YOUR ASSIGNMENT: The records below are to be reproduced word for word.

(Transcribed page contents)
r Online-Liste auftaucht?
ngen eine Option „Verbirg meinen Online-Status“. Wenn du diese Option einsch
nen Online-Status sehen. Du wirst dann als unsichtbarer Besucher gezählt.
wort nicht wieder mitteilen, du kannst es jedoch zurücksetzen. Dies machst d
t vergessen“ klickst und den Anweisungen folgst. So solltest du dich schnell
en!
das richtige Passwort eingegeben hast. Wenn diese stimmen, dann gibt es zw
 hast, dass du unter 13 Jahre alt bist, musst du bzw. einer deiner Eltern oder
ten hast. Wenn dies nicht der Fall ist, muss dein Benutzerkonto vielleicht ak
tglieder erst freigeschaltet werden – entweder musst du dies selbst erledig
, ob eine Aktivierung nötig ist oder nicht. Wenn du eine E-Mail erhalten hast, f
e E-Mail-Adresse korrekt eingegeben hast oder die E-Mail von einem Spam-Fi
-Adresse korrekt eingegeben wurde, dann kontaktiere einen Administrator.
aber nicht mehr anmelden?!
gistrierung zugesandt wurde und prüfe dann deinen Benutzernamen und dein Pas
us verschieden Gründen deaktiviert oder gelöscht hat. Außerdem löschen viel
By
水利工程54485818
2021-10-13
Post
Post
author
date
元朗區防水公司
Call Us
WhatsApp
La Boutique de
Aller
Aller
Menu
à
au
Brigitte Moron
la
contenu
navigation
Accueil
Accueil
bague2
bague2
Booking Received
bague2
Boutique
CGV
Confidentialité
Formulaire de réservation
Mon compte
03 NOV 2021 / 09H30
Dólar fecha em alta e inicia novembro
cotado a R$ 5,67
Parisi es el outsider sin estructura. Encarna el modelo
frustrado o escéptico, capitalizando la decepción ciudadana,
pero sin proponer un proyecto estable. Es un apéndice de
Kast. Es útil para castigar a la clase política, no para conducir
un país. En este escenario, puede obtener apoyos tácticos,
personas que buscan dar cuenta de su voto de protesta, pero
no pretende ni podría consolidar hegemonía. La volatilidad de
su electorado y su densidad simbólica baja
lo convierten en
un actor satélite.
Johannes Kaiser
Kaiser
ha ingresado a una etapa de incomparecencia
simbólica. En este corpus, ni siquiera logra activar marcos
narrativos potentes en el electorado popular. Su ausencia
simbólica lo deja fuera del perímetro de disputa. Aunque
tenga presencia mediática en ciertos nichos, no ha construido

OUTPUT OF THE EXERCISE:
r Online-Liste auftaucht?
ngen eine Option „Verbirg meinen Online-Status“. Wenn du diese Option einsch
nen Online-Status sehen. Du wirst dann als unsichtbarer Besucher gezählt.
wort nicht wieder mitteilen, du kannst es jedoch zurücksetzen. Dies machst d
t vergessen“ klickst und den Anweisungen folgst. So solltest du dich schnell
en!
das richtige Passwort eingegeben hast. Wenn diese stimmen, dann gibt es zw
 hast, dass du unter 13 Jahre alt bist, musst du bzw. einer deiner Eltern oder
ten hast. Wenn dies nicht der Fall ist, muss dein Benutzerkonto vielleicht ak
tglieder erst freigeschaltet werden – entweder musst du dies selbst erledig
, ob eine Aktivierung nötig ist oder nicht. Wenn du eine E-Mail erhalten hast, f
e E-Mail-Adresse korrekt eingegeben hast oder die E-Mail von einem Spam-Fi
-Adresse korrekt eingegeben wurde, dann kontaktiere einen Administrator.
aber nicht mehr anmelden?!
gistrierung zugesandt wurde und prüfe dann deinen Benutzernamen und dein Pas
us verschieden Gründen deaktiviert oder gelöscht hat. Außerdem löschen viel
By
水利工程54485818
2021-10-13
Post
Post
author
date
元朗區防水公司
Call Us
WhatsApp
La Boutique de
Aller
Aller
Menu
à
au
Brigitte Moron
la
contenu
navigation
Accueil
Accueil
bague2
bague2
Booking Received
bague2
Boutique
CGV
Confidentialité
Formulaire de réservation
Mon compte
03 NOV 2021 / 09H30
Dólar fecha em alta e inicia novembro
cotado a R$ 5,67
Parisi es el outsider sin estructura. Encarna el modelo
frustrado o escéptico, capitalizando la decepción ciudadana,
pero sin proponer un proyecto estable. Es un apéndice de
Kast. Es útil para castigar a la clase política, no para conducir
un país. En este escenario, puede obtener apoyos tácticos,
personas que buscan dar cuenta de su voto de protesta, pero
no pretende ni podría consolidar hegemonía. La volatilidad de
su electorado y su densidad simbólica baja
lo convierten en
un actor satélite.
Johannes Kaiser
Kaiser
ha ingresado a una etapa de incomparecencia
simbólica. En este corpus, ni siquiera logra activar marcos
narrativos potentes en el electorado popular. Su ausencia
simbólica lo deja fuera del perímetro de disputa. Aunque
tenga presencia mediática en ciertos nichos, no ha construido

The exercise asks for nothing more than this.